While Hindu communities of thought and practice have flourished on the Indian subcontinent for at least three millennia, the concept of “Hinduism”—as a world religion, as a unitary, coherent package of beliefs and rituals akin to “Christianity,” “Islam,” or “Buddhism”—emerged only in the nineteenth-century colonial context via processes much-debated in scholarship over the past three decades.
Derived from a Persian word indicating those who live “beyond the Indus River,” over the centuries “Hindu” has been associated with a variety of regional, cultural, and religious identifications. It was in the context of British colonialism of the Indian subcontinent, however, that the meaning and significance of “Hindu” among European officials, missionaries and scholars grew increasingly complex. For example, in the late eighteenth century British Christian missionaries took aim at the “idolatry” and “savagery” of “Hindoo” practices as they failed to understand the significance of divine images or rituals of animal sacrifice. In contrast, early Orientalist scholars such as William Jones (1746-1794) countered such contemporary visions of “excess” with accounts of sophisticated philosophical wisdom from ancient Sanskrit texts. In a third example, Indian scholar Rammohan Roy (1772-1833) who was heavily influenced by both Islam and British Unitarianism, embraced the Vedas and the monotheism of the Upaniṣadic Brahman. Roy was a social reformer and the first to use the term “Hinduism” in 1816 to refer to a coherent, pan-Indian set of religious ideals and practices.
Throughout the nineteenth century—and particularly following the transfer of power over much of the Indian subcontinent from the East India Company to the British crown in 1857—“Hindu” and “Hinduism” grew increasingly identified with Indian aspirations for independence and full nationhood.
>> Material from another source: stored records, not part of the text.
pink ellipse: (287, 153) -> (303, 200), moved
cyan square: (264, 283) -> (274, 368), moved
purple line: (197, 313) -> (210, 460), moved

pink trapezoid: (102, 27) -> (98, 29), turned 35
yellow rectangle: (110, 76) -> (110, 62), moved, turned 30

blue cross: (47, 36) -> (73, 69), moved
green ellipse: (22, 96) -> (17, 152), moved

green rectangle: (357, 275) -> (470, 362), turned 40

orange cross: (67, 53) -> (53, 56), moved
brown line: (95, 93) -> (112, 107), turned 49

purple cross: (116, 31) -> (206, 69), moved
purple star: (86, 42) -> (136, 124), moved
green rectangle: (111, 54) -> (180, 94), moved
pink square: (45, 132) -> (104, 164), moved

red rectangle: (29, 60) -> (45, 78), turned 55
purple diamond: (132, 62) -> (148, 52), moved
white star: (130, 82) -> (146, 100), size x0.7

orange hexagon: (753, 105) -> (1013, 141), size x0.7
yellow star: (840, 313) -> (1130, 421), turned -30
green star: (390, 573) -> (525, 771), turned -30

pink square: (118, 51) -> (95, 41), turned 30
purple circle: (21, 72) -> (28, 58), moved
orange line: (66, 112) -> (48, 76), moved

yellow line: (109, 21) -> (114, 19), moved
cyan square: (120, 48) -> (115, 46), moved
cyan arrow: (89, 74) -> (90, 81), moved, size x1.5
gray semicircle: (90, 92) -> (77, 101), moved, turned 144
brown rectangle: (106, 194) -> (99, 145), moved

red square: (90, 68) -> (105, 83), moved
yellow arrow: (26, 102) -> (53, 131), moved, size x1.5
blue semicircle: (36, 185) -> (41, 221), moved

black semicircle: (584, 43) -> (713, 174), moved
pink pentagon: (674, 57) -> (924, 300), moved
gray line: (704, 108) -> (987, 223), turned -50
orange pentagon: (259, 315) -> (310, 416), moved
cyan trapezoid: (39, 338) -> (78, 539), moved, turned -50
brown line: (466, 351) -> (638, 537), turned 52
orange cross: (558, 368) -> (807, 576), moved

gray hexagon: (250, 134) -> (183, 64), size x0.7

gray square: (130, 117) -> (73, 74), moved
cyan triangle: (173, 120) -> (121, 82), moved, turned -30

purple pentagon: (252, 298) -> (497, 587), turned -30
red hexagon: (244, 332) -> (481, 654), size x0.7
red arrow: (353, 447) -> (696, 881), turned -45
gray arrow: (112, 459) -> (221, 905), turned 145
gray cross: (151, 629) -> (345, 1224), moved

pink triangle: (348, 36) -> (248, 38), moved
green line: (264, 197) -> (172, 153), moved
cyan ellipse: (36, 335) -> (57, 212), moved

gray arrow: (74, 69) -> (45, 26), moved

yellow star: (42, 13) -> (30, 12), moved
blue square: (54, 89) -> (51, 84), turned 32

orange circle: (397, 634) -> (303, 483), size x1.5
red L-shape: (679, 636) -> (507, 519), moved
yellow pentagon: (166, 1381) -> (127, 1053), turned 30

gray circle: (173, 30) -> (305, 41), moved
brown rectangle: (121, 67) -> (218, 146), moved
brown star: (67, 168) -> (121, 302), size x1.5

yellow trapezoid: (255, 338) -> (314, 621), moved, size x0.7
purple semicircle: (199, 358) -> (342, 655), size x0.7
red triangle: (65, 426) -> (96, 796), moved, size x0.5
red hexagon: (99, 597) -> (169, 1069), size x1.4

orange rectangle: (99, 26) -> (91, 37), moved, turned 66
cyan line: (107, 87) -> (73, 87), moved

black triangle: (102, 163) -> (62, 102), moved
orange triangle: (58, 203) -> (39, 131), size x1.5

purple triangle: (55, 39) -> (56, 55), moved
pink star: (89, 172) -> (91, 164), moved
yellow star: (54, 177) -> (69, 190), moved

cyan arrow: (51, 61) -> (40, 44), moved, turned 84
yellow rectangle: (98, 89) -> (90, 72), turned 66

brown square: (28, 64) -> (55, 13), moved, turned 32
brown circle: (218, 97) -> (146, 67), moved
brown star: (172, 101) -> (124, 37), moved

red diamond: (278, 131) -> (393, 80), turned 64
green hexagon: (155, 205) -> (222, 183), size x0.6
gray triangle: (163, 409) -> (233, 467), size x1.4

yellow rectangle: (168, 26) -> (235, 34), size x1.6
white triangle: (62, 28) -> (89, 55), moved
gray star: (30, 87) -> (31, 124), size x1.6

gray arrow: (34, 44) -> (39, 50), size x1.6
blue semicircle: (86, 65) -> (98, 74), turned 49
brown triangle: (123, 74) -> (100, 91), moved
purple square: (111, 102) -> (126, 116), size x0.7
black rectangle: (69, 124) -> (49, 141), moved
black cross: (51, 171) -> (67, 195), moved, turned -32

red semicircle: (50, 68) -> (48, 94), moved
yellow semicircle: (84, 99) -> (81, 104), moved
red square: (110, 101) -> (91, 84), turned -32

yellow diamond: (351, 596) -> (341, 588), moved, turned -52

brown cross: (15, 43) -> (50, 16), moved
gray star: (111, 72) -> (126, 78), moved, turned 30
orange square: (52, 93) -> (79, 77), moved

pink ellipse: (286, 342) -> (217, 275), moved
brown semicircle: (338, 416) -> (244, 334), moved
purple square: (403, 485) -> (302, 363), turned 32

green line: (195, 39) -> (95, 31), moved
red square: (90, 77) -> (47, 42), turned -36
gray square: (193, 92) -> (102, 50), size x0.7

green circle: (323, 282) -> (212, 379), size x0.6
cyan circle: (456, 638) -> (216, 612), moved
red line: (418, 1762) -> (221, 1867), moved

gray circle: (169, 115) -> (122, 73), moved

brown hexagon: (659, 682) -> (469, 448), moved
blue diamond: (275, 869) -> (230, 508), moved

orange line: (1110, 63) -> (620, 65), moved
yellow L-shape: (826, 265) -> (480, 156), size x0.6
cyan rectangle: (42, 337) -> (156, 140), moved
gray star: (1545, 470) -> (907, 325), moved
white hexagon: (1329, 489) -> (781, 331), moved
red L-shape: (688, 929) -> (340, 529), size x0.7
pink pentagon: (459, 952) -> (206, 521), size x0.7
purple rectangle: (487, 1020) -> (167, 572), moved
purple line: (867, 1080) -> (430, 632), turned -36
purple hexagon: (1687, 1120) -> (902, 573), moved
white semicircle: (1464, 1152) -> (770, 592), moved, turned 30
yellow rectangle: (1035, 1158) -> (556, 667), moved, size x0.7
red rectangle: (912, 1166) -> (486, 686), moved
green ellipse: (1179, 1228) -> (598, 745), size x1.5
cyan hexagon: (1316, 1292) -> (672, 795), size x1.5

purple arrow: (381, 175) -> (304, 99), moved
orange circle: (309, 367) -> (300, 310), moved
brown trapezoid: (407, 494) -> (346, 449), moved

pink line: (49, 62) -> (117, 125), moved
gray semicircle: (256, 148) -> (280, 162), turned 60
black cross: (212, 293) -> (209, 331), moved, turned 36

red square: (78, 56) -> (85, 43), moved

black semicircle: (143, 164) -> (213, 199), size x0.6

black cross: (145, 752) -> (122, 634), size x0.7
While a diverse range of political and religious figures from Vivekananda (1863-1902) to Mohandas K. Gandhi (1869-1948) envisioned a religiously plural India where Hindu and Muslim, Sikh and Jain might live peaceably side-by-side, activists such as Dayananda Saraswati (1824-1883) sought to define India as a more exclusively Hindu nation, its social and cultural forms to be rooted in Sanskrit education, the teachings of the Vedas, and adherence to caste. From Saraswati’s conservative focus on Veda, Sanskrit, and caste would emerge the twentieth-century Hindu nationalist movements, beginning with Vinayak Damodar Savarkar’s (1883-1966) influential 1923 pamphlet that introduced the notion of Hindutva or “Hindu-ness” into Indian public discourse, “Hindutva: Who is a Hindu?” There, Savarkar argues for Hindutva as a unifying cultural and political force that unites the people of India and forms the basis for authentic nationhood. Savarkar’s use of Hindutva to encompass all of Indian culture, religion, and politics is championed today on a global scale by a closely allied set of political and cultural organizations known as the Sangh Parivar.
Critique of “Hinduism” as defined during the colonial period and underlying the Hindutva rhetoric of the Sangh Parivar has grown increasingly loud in the wake of inter-religious violence at Ayodhyā and in Gujarat in the 1990s and early 2000s. Many historians have argued, for example, that the “Hinduism” understood by Rammohan Roy and increasingly taken up by the British colonial administration primarily reflected the elite traditions of the relative few, ignoring entirely the beliefs and practices of the vast majority of Hindus. In the mid-nineteenth-century census-taking exercises of British-controlled India, for example, questions of religious identity often proved confusing for respondents, with significant numbers checking both “Hindu” and “Mohammedan” in early versions of the census. Most working definitions of “Hinduism”—like the Sanskrit-, Veda-, and caste-based rhetoric of the Sangh Parivar—focus on upper-caste, elite, male views and downplay or denigrate the everyday religious lives of women, low-caste communities, and non-Hindus. On the other hand, in the contemporary global diaspora, streamlined presentations of Hinduism that target second-generation Hindus living in the US or Europe—such as Viswanathan’s widely circulated primer, Daddy, am I a Hindu?—owe much to the more liberal, inclusivist views of colonial reformers such as Vivekananda and Mohandas Gandhi. These examples represent 1) diversity within the tradition, 2) how religions evolve and change, and 3) the ways that religious influences permeate social, political, and cultural life.